Yes these 2 things mentioned are similar devices from guys on (I think) Home Barista forum. They have published templates that you can print off and cut out of the material of your choice. Not sure if they're any different though really, apart from having a conical shape and some fixing flaps.


----------



## sjenner (Nov 8, 2012)

jeebsy said:


> Have you tried an elvinator/scnozz or similar?


I have a piece of 40mm plastic drain pipe glued to the bottom of my SJ with something called Sugru. I tried the elvinator and a schnozzel like plastic cup effort, but my patented "Dranocoax" fitment seems to work very well.









Hopefully this scene will be a thing of the past as I hope to find a new grinder soon.


----------



## urbanbumpkin (Jan 30, 2013)

sjenner said:


> I have a piece of 40mm plastic drain pipe glued to the bottom of my SJ with something called Sugru. I tried the elvinator and a schnozzel like plastic cup effort, but my patented "Dranocoax" fitment seems to work very well.
> 
> View attachment 8769
> 
> ...


Or a mini vacuum


----------



## Thecatlinux (Mar 10, 2014)

I knew I had seen this before somewhere lol


----------



## urbanbumpkin (Jan 30, 2013)

Thecatlinux said:


> I have no idea what you are talking about LOL


I've used The schnoz seems to centre the grinds and limit the mess.


----------



## Delfi (Jan 4, 2013)

I found that loads of grinds got stuck between the top of ths Schozz and the side of the mazzer wall-is this my poor fitting or a known problem?


----------



## urbanbumpkin (Jan 30, 2013)

Delfi said:


> I found that loads of grinds got stuck between the top of ths Schozz and the side of the mazzer wall-is this my poor fitting or a known problem?
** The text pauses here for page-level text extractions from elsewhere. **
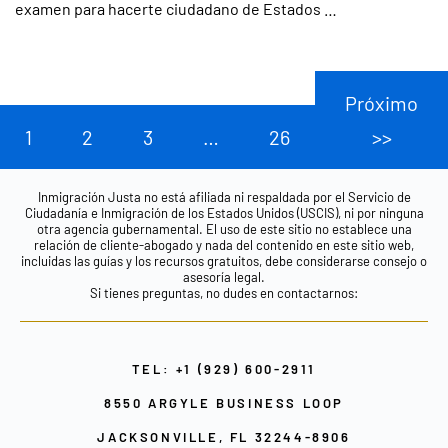
examen para hacerte ciudadano de Estados …
Próximo
1
2
3
…
26
>>
Inmigración Justa no está afiliada ni respaldada por el Servicio de
Ciudadanía e Inmigración de los Estados Unidos (USCIS), ni por ninguna
otra agencia gubernamental. El uso de este sitio no establece una
relación de cliente-abogado y nada del contenido en este sitio web,
incluidas las guías y los recursos gratuitos, debe considerarse consejo o
asesoría legal.
Si tienes preguntas, no dudes en contactarnos:
TEL: +1 (929) 600-2911
8550 ARGYLE BUSINESS LOOP
JACKSONVILLE, FL 32244-8906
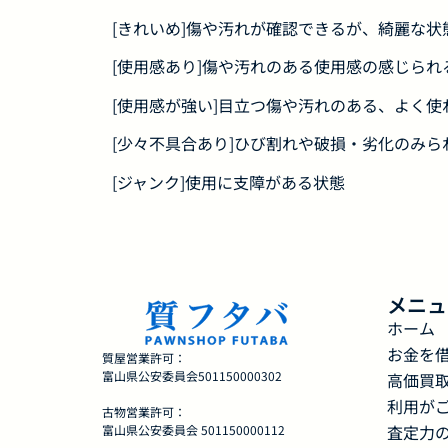
[きれいめ]傷や汚れが確認できるが、綺麗な状
[使用感あり]傷や汚れのある使用感の感じられ
[使用感が強い]目立つ傷や汚れのある、よく使
[少々不具合あり]ひび割れや破損・劣化のみら
[ジャンク]使用に支障がある状態
メニュ
ホーム
お金を
質屋営業許可：
富山県公安委員会501150000302
高価買
利用が
古物営業許可：
査定力
富山県公安委員会 501150000112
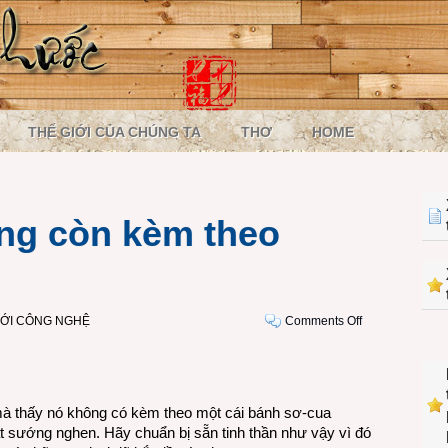
THẾ GIỚI CỦA CHÚNG TA
THƠ
HOME
ng còn kèm theo
on
IỚI CÔNG NGHỆ
Comments Off
Xe
ôtô
mới
không
 mà thấy nó không có kèm theo một cái bánh sơ-cua
còn
t sướng nghen. Hãy chuẩn bị sẵn tinh thần như vậy vì đó
kèm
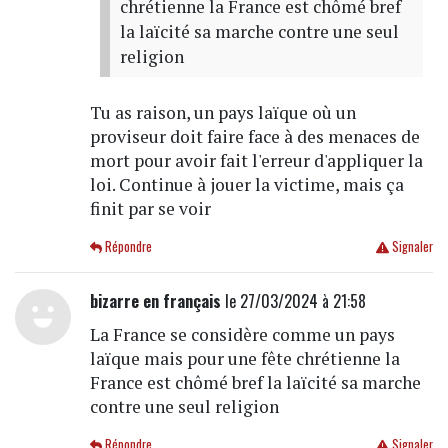
chrétienne la France est chômé bref
la laïcité sa marche contre une seul
religion
Tu as raison, un pays laïque où un
proviseur doit faire face à des menaces de
mort pour avoir fait l'erreur d'appliquer la
loi. Continue à jouer la victime, mais ça
finit par se voir
Répondre
Signaler
bizarre en français
le 27/03/2024 à 21:58
La France se considère comme un pays
laïque mais pour une fête chrétienne la
France est chômé bref la laïcité sa marche
contre une seul religion
Répondre
Signaler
Mine sometimes does that, I seem to be able to jiggle it into a position where it's fine through trial and error.

Obliviously this lasts till I knock it and I have to start all over again


----------



## Dave.wilton (Dec 24, 2012)

Delfi said:


> I found that loads of grinds got stuck between the top of ths Schozz and the side of the mazzer wall-is this my poor fitting or a known problem?


The elivinator doesn't do this and is easier to fit/make than it looks. I made it by printing on paper and then sticking to a plastic milk bottle before cutting out. For glue I found that pulling off the existing label left enough stick to put the paper back on. The paper is then left on the outside.

I do find with the elvinator though that has a very narrow outlet. So the coffee piles out very high in the centre and I'm having to do a vertical knock of the portafilter in order to fill the basket. I will say though that my distribution and technique still have issues so I may not stay with this solution.


----------



## Thecatlinux (Mar 10, 2014)

I must have just got lucky , my little bit of plastic isn't holding up next to nothing of grinds , just got to mod the cone to fit the center nut and I am ready to go .


----------



## Dave.wilton (Dec 24, 2012)

Pic of the elvinator in situ from above


----------



## Milanski (Oct 10, 2013)

No Problems with retention on my schnozz either.

I find pulling it down a bit makes for a tighter fit at the top.


----------